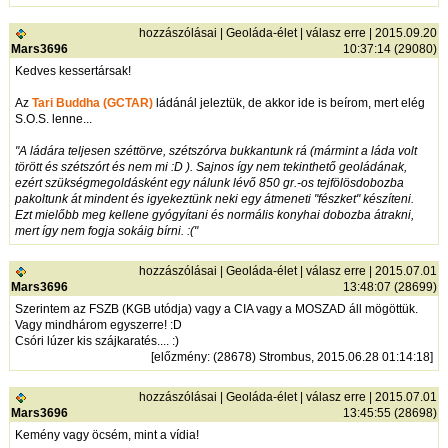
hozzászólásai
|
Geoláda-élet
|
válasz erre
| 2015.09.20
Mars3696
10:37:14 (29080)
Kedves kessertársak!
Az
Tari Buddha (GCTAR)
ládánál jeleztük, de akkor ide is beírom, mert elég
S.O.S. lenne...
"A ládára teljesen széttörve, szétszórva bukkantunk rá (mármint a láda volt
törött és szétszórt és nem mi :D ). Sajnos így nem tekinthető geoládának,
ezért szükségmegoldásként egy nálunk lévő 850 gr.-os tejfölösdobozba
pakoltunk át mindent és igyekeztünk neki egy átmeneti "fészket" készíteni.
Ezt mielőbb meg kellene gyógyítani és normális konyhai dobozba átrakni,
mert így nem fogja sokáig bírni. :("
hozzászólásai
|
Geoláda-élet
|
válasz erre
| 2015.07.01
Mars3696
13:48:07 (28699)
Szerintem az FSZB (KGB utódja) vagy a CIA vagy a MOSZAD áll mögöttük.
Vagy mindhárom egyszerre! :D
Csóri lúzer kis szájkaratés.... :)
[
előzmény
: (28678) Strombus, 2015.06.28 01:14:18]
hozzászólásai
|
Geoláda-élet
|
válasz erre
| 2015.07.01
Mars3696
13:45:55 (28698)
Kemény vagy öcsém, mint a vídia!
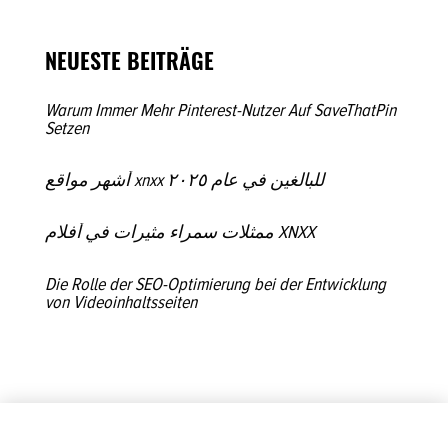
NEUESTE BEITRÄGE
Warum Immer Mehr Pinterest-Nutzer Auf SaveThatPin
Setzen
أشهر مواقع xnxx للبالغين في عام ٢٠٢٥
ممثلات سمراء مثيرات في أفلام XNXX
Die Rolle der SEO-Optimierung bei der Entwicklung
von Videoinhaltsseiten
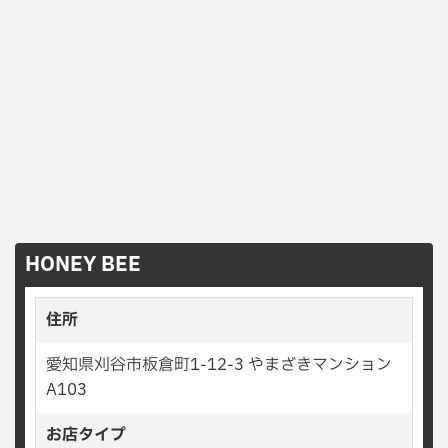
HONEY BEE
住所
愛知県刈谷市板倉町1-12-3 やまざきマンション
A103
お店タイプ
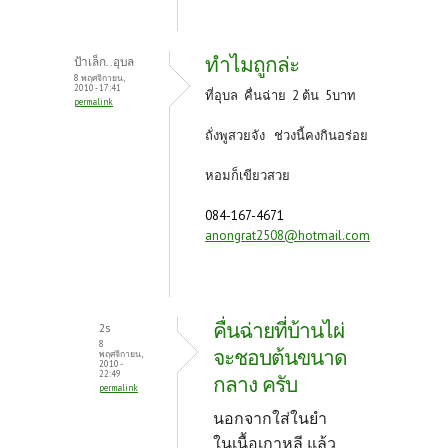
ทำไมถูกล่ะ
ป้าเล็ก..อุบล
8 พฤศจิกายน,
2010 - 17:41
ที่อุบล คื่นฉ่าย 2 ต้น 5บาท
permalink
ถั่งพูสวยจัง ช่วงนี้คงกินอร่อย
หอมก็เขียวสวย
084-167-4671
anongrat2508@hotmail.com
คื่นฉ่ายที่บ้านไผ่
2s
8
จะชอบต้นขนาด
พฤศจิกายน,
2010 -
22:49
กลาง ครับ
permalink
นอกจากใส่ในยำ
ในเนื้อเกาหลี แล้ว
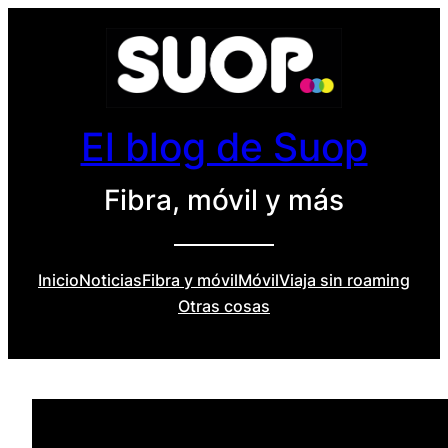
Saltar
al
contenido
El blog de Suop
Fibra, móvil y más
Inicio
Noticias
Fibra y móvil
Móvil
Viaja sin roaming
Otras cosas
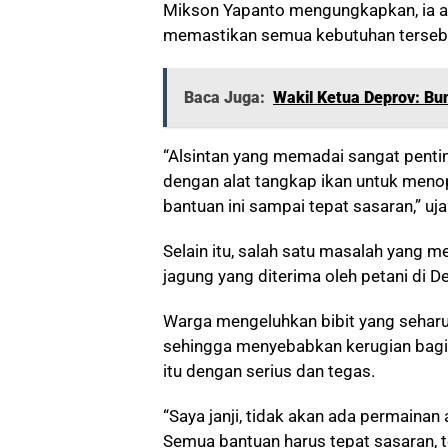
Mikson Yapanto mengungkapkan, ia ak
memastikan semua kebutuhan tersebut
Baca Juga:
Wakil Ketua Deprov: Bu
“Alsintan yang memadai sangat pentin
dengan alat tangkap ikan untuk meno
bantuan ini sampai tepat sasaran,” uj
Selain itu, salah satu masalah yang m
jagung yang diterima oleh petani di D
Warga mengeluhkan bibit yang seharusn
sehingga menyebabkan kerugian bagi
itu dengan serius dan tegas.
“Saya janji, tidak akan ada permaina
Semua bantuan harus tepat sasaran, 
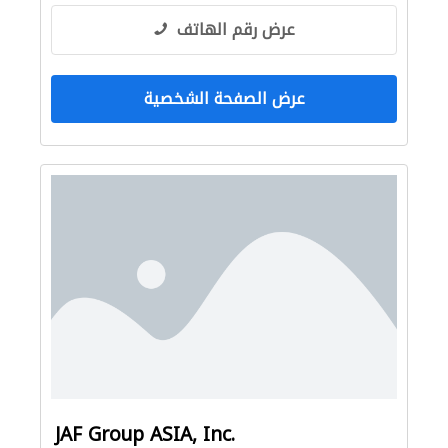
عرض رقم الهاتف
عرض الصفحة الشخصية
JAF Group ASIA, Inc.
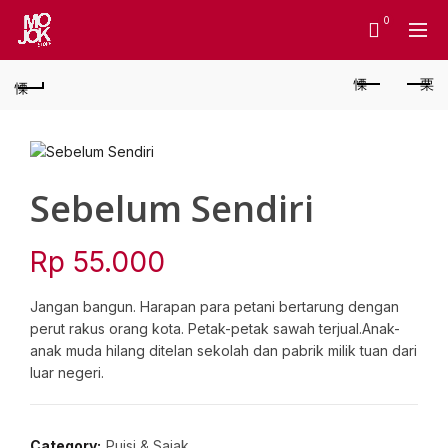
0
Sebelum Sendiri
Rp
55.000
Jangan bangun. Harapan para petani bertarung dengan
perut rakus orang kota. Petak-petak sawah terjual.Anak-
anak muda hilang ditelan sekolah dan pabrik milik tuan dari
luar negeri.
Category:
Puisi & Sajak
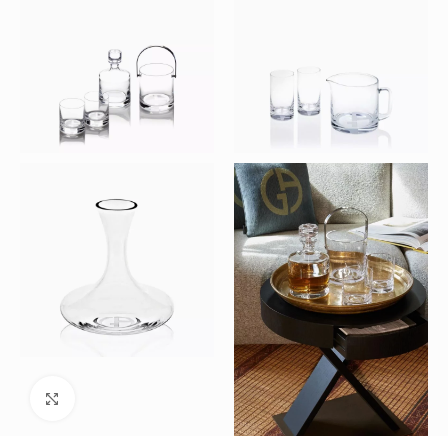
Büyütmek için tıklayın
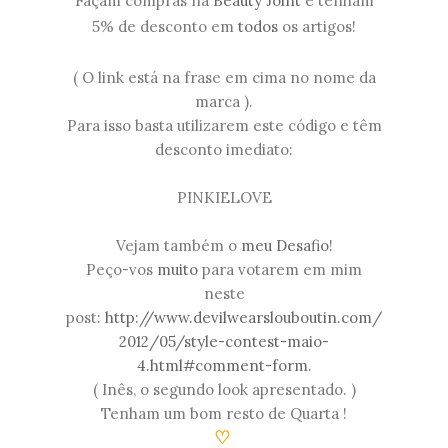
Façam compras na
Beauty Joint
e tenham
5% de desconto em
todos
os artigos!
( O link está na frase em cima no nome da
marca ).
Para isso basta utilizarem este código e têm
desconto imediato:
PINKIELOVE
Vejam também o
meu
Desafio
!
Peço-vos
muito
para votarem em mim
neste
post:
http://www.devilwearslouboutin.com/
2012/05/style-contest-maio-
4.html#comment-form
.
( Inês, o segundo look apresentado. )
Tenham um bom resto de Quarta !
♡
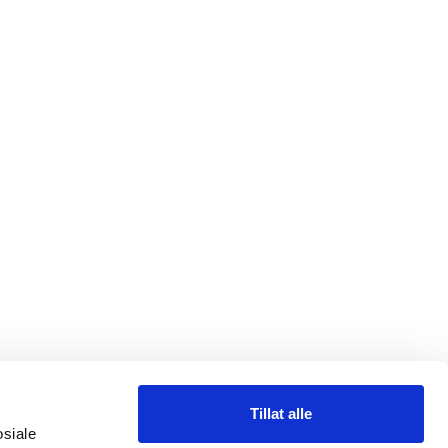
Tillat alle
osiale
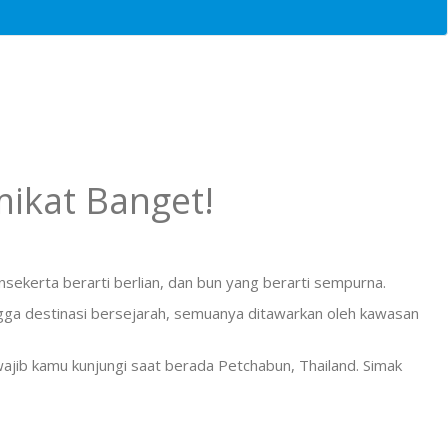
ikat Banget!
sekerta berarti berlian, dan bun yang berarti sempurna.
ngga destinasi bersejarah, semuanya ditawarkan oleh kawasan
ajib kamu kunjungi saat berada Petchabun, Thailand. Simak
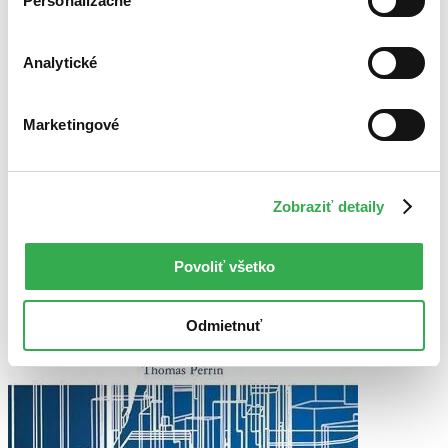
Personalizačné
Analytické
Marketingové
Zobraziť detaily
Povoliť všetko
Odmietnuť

* * *

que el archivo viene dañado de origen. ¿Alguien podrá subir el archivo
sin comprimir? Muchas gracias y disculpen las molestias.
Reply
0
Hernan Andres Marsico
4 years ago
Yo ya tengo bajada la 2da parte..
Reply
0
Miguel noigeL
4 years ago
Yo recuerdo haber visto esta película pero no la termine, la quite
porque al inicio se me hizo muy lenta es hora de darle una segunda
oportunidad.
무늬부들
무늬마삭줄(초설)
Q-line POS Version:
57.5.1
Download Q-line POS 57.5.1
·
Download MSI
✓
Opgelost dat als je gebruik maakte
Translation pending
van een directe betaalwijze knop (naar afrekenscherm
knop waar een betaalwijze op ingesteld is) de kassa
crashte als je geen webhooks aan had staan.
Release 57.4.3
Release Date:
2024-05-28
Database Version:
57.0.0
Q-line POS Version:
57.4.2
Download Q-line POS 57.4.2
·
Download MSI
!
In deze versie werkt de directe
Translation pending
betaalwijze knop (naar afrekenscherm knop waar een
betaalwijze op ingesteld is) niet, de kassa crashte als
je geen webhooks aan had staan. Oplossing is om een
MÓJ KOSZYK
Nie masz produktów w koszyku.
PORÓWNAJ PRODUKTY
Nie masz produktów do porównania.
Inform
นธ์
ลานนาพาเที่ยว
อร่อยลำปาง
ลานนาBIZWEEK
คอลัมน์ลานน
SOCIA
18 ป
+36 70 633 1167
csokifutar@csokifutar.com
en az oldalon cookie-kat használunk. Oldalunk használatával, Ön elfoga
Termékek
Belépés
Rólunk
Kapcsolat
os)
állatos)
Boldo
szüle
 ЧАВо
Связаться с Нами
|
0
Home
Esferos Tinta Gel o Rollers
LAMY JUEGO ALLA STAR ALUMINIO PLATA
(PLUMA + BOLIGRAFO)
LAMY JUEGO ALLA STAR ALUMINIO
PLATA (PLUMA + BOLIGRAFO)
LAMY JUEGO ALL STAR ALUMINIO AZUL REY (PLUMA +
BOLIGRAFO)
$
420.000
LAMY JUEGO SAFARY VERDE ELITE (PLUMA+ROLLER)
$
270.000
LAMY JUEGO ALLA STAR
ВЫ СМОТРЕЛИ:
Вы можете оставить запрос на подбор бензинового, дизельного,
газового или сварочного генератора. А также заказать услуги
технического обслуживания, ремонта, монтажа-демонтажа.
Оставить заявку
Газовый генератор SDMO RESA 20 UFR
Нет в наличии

• **Exercise goal**: Answer with a number alone. It should equal the count of lines in the entries that hold "BOLIGRAFO".

• **Finished exercise**: 3